Extracted data entries:
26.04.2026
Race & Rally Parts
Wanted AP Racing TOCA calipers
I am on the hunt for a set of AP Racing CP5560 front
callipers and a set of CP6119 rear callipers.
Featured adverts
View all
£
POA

▸ Work required: Read through the lines above and collect those that contain the string "Racing".

▸ Answer to the problem:
Wanted AP Racing TOCA calipers
I am on the hunt for a set of AP Racing CP5560 front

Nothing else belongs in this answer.